Deploy a VM (x64 bit, Windows Server 2016 – just like the host, fully updated) and create a vNIC that you attach to your SR-IOV enabled vSwitch.
Boot your VM, log in and go take a look in device manager under Network adapters and System devices. As you can see we find a Mellanox ConnectX-3 Virtual Function Ethernet Adapter for which Windows Server 2016 in the VM has the onboard drivers.
For the best results, we opt to install the Mellanox drivers in the guest as well. I’m keeping the parent partition and the guest partition at the same driver versions.
I restart the VM for good measure and voila … the Mellanox driver shows up
and in the System devices for the Mellanox ConnectX-3 VPI (MT04100) Virtual Network Adapter we see more of the Mellanox menus.
Between those two devices, we can control any aspect of the rNIC that’s exposed and available to the VM. The only thing we deal with on the Hypervisor level for the VM is the VLAN tagging and some of the RDMA configuration options are not controlled from within the VM.
For the demo, we actually created a 2 vNIC virtual machine.
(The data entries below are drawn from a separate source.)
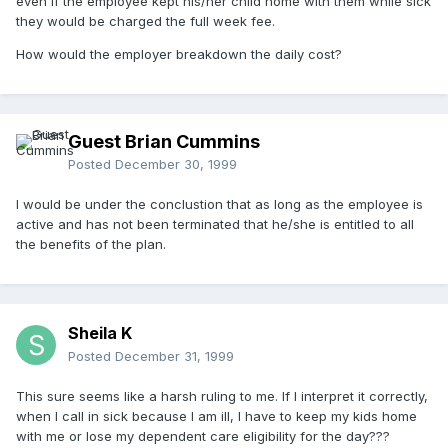
even if the employee kept his/her child home with them while sick
they would be charged the full week fee.
How would the employer breakdown the daily cost?
Guest Brian Cummins
Posted
December 30, 1999
I would be under the conclustion that as long as the employee is
active and has not been terminated that he/she is entitled to all
the benefits of the plan.
Sheila K
Posted
December 31, 1999
This sure seems like a harsh ruling to me. If I interpret it correctly,
when I call in sick because I am ill, I have to keep my kids home
with me or lose my dependent care eligibility for the day???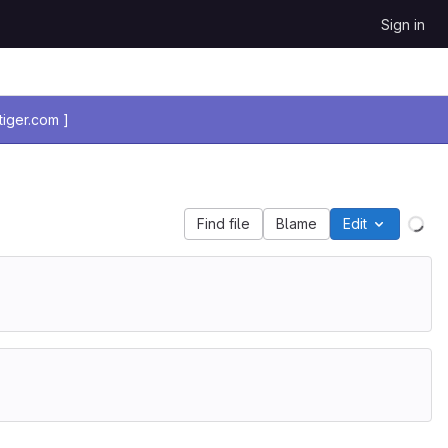
Sign in
iger.com ]
Find file
Blame
Edit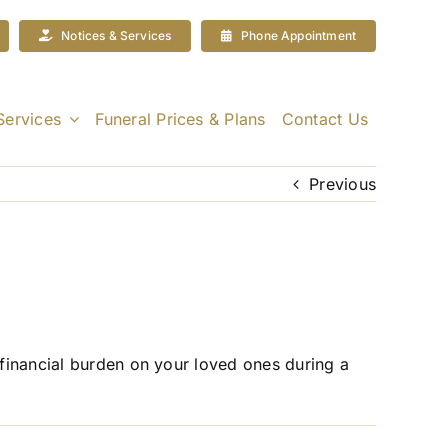
Notices & Services
Phone Appointment
Services
Funeral Prices & Plans
Contact Us
Previous
 financial burden on your loved ones during a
This has one “normal” LAN NIC connected to a standard vSwitch and one vRDMA NIC connected to the SR-IOV enabled vSwitсh.
In the VM setting, this gives as in the figure below.
As you can see we tag the VLAN on the vRDMA NIC in the vNIC Settings. So now it’s time to set up RDMA in the guest itself. The Mellanox counters itself are not yet ready for this scenario in the guest so I cannot use those to show you priority tagging at work or any other Mellanox counter goodies or so. We will use the native windows RDMA Activity performance counters and the SMB Direct Connections counters to check traffic in the guest. On the parent partition, we can follow what’s happening with the Mellanox counters.
I’m not going to document setting up DCB configurations on the host here, that’s been described more than enough all over the place. My blog might be a good place to get that information. The best thing you can do before you start even to get RDMA to flow in or out a VM is to make sure your RDMA works in the lab between the physical hosts.
We must not forget to enable RDMA on the vNIC in the VM. You can see this by running Get-NetAdapterRDMA we still need to enable guest RDMA inside our VM.
We do this by running Enable-NetAdapterRdma on “Guest RDMA vNIC” – the one attached to our SR-IOV enabled vSwitch.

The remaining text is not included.